The EPA and ACOE’s 2011 Post-Rapanos guidance has still not been finalized.  The public comment period was closed in July. 

Both the National Mining and Precon cases demonstrate that, even if the guidance is finalized, the Agency’s jurisdictional determinations will not receive as much deference without a formal rule.  Furthermore, if any aspect of the 2011 guidance is found to impose unequivocal requirements on Section 404 applicants it could be struck down as illegal rulemaking.

 

In early November, the EPA sent to OMB the next significant regulation governing greenhouse gas emissions.  Under the latest rule, EPA would establish CO2 emission standards for new and modified coal-fired power plants. 

The new rule is titled the Greenhouse Gas New Source Performance Standard (NSPS) for Electric Utility Steam Generating Units.  The NSPS standards are based on the best demonstrated technology (BDT) that has been demonstrated to work in a given industry, considering economic costs and other factors. The standard can vary from source to source. It could be a numerical emission limit, a design standard, an equipment standard, or a work practice standard.

The proposal will clearly be the next in an ongoing debate regarding EPA regulations and jobs. 

EPA States:

“EPA will work with OMB throughout the interagency review process and will issue the proposal when this review is complete,” said EPA spokeswoman Betsaida Alcantara. “EPA has engaged in an extensive and open public process to gather the latest and best information.”

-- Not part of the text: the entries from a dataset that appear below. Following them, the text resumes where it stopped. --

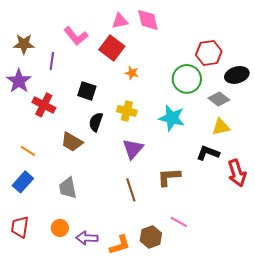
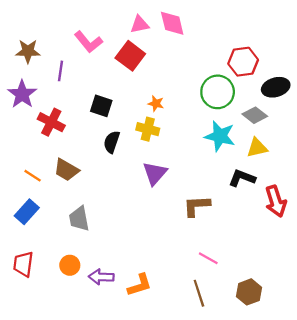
orange star: (132, 73) -> (156, 104), moved
cyan star: (172, 118) -> (220, 136), moved
brown trapezoid: (72, 142) -> (66, 170), moved
brown line: (131, 190) -> (199, 293), moved
brown hexagon: (151, 237) -> (249, 292), moved

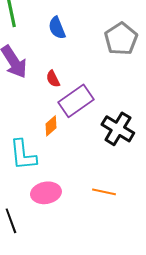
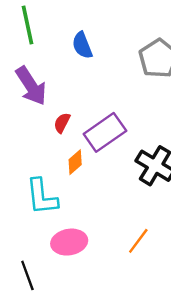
red semicircle: (53, 79) -> (62, 123), moved, turned 54
orange line: (104, 192) -> (138, 241), turned -65

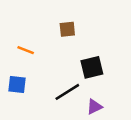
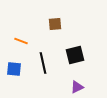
black line: (67, 92) -> (43, 63), moved, turned -70

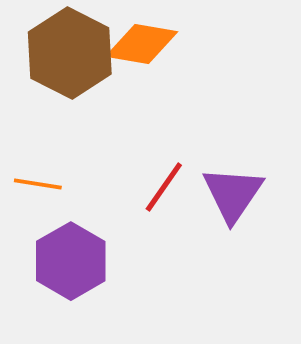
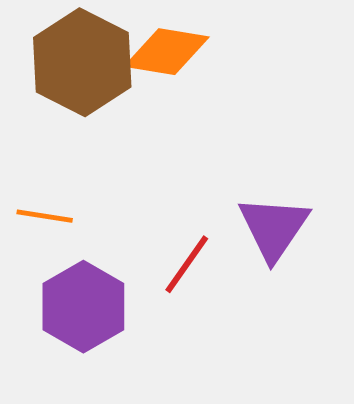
red line: (164, 187) -> (187, 264), moved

In a story in the LA Times, the Heritage Foundation attacked the latest EPA proposal:

"We don’t believe that unelected bureaucrats should be doing what Congress was elected to do," said Nicolas Loris, policy analyst at the Heritage Foundation, which has battled the EPA regulation of carbon from the outset. “The economic costs of regulation by the EPA or by a cap-and-trade system far outweighs any environmental benefit we would get from these measures."

Asked how the Heritage Foundation would like to see this problem addressed, he added: "First we need to step back and look at what the real problem is: CO2 isn’t black smoke that is emitted from factories; it’s a colorless, odorless gas. Does it contribute to global warming and climate change? Sure. But it’s the role of Congress to figure out the best way to address those effects in a way that protects our economy."

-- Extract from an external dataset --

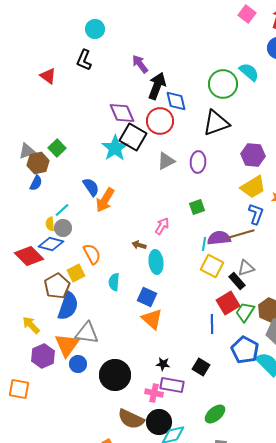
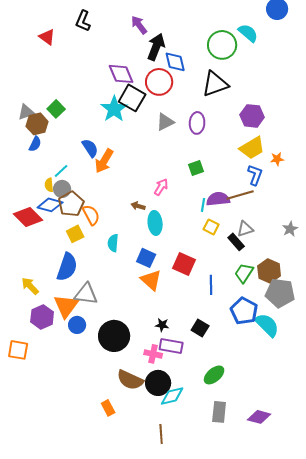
yellow square: (212, 266) -> (211, 227), size x0.7
brown pentagon: (57, 286) -> (71, 204), moved
red square: (228, 303) -> (184, 264), moved, turned -35

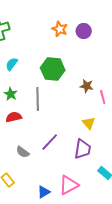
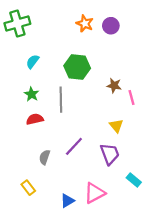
purple trapezoid: (83, 149) -> (110, 154), turned -30
gray semicircle: (23, 152) -> (45, 157), turned 72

Inability of Congress to Act Leave Void EPA Has Authority to Fill

In Congress, there appears to be no pragmatists anymore, especially when it comes to EPA regulatory authority.  The approach from either side tends to be all or nothing..

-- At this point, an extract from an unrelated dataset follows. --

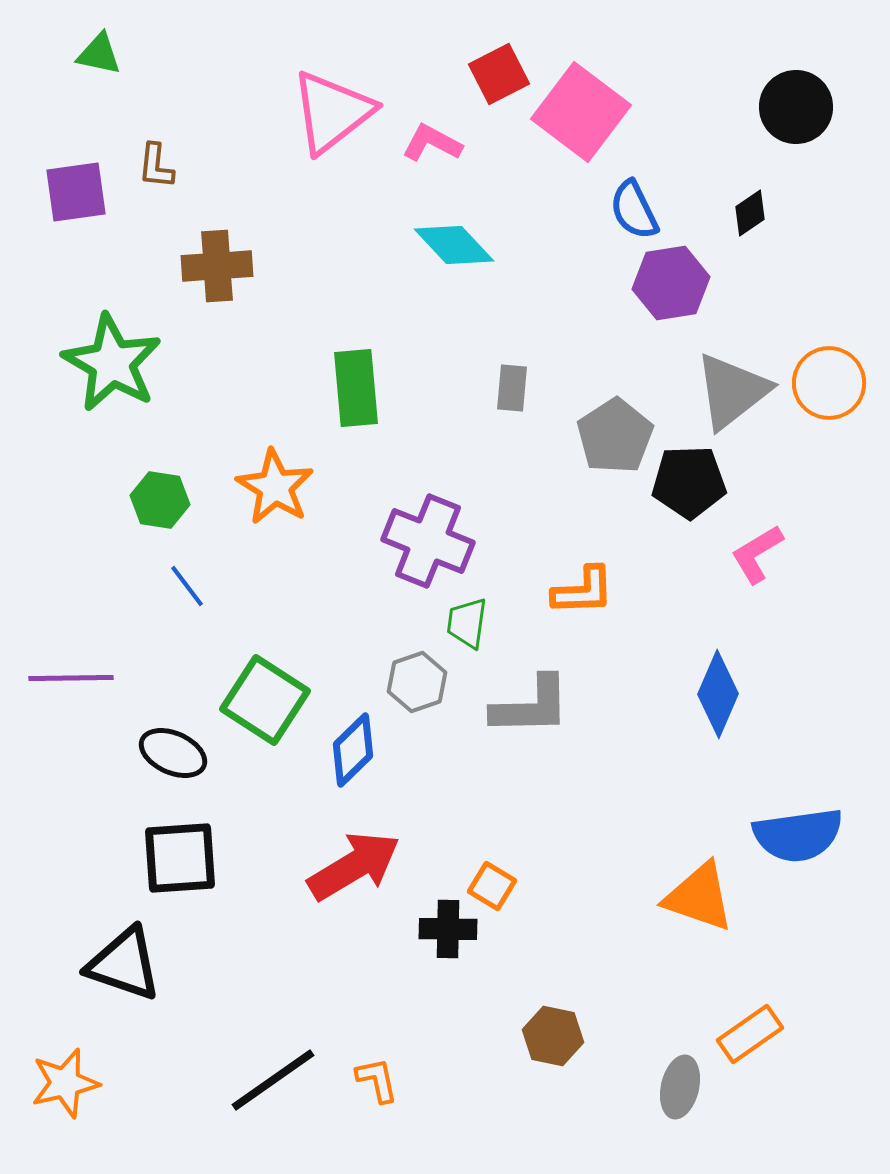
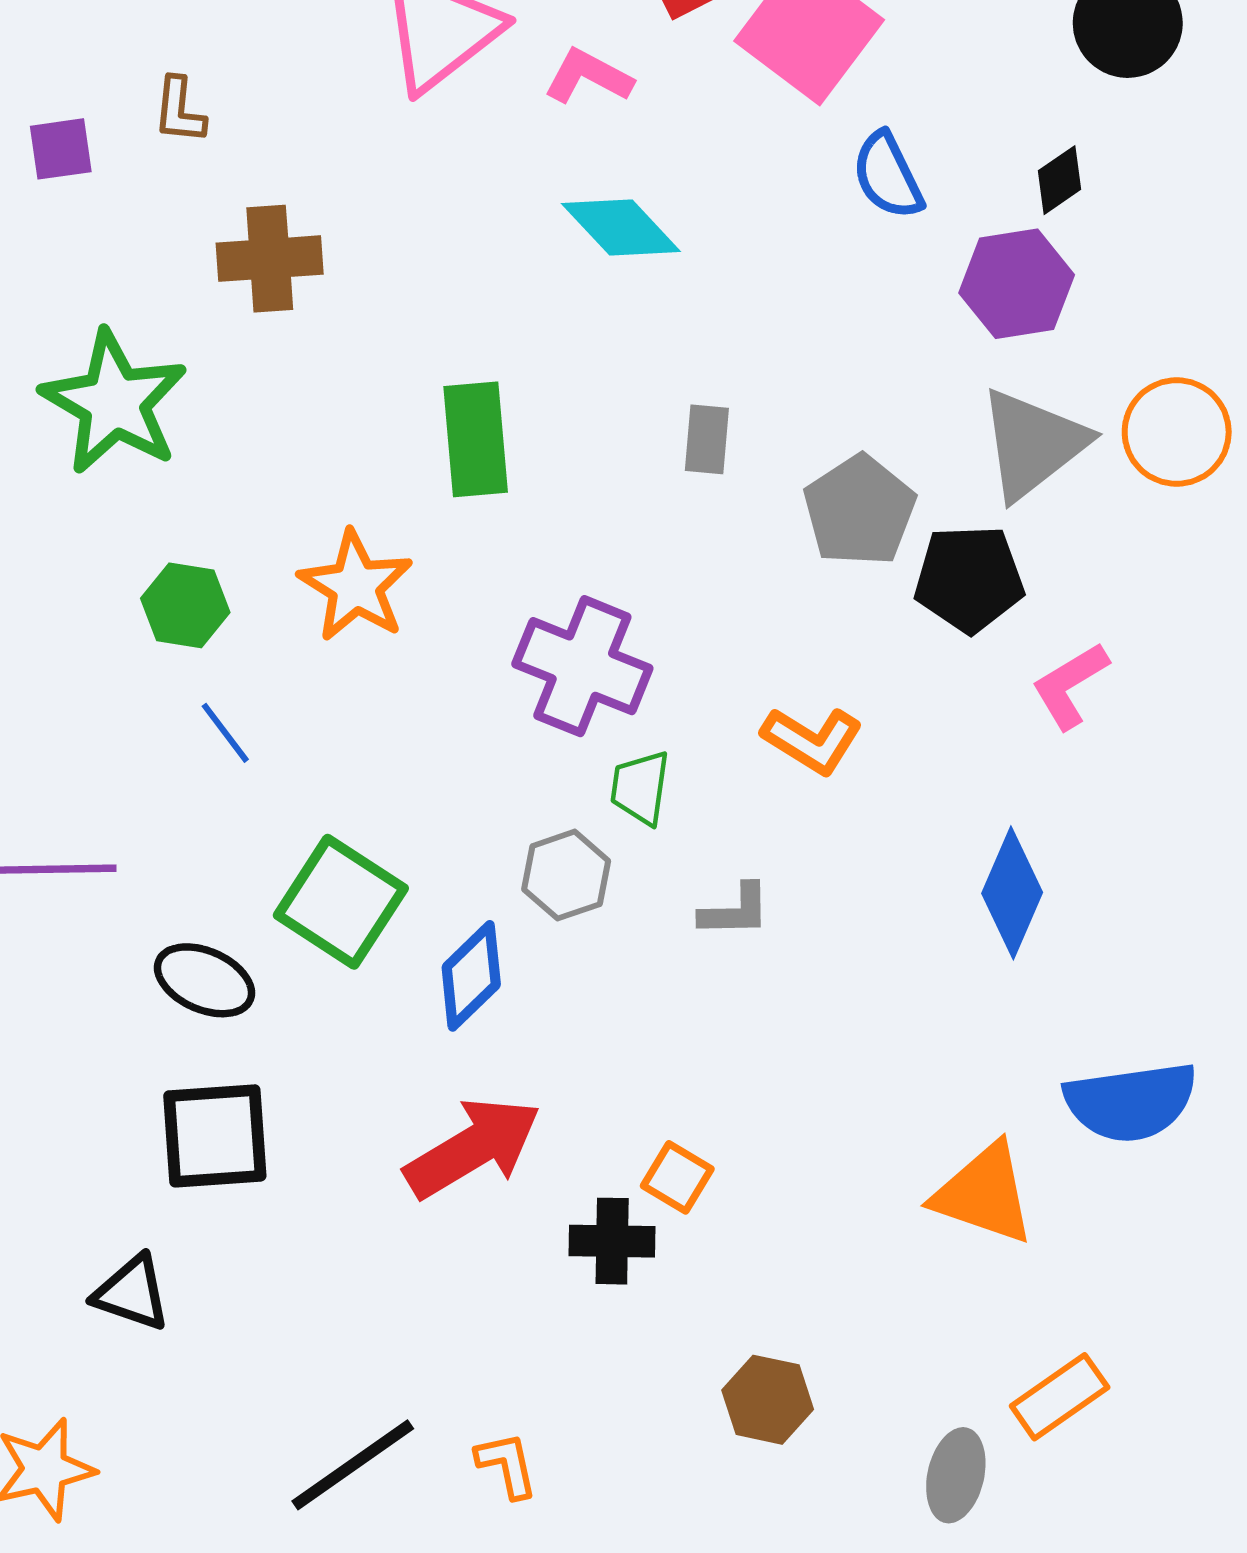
purple square: (76, 192) -> (61, 149), size x0.7
purple hexagon: (671, 283) -> (1017, 284), moved
orange L-shape: (583, 591) -> (812, 740), turned 34
gray L-shape: (531, 706) -> (735, 911), size x0.6
black triangle: (124, 964) -> (132, 1293), size x0.7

With Congress deadlocked the policy vacuum will be filled.  In this case, EPA has the authority under the Clean Air Act to regulate greenhouse gases (GHGs).  The Supreme Court in Massachusetts v. EPA already declared CO2 and the other GHGs a "pollutant" under the Clean Air Act that can be regulated.

In fact, EPA has been sued multiple times to exercise this authority.  As long as the Clean Air Act remains unchanged, the Court cases are generally going to support EPA’s authority.  While the Heritage Foundation is correct that CO2 is much different than the other "pollutants" regulated under the Clean Air Act, unless Congress acts to change the law to treat it differently EPA will and is legally obligated to implement new regulations. 

D.C. Circuit Panel Selected to Hear Challenges to EPA’s Existing GHG Rules

While EPA is poised to issue its NSPS to control CO2 from power plants, its earlier GHG regulations have been challenged.  There are two main GHGs rules being challenged:

  1. EPA’s "endangerment finding"– a prerequisite to regulating GHGs from motor vehicles.  In making the finding, EPA was required to review the latest science and determine whether GHGs endanger human health and the environment. 
  2. EPA’s "Tailoring Rule"– EPA recognizes that CO2 is emitted in orders of magnitude greater quantities compared to other Clean Air Act pollutants.  In an effort to make the existing structure of the Clean Air Act fit GHGs, EPA issued the tailoring rule which raised the trigger thresholds for certain federal permitting requirements (i.e. New Source Review) even though the triggers appear in the Clean Air Act itself.

The panel in the D.C. Circuit that will be hearing these challenges was recently announced.  An excellent article on Greenwire discusses the three judges on the D.C. Circuit panel.  The judges are Chief Judge David Sentelle, a conservative appointed by President Reagan, and two Clinton appointees: Judge Judith Rogers and Judge David Tatel. From the article:

All three had some involvement when the court tackled Massachusetts v. EPA, the case that — once it went up to the Supreme Court — ultimately gave EPA the authority to regulate carbon emissions.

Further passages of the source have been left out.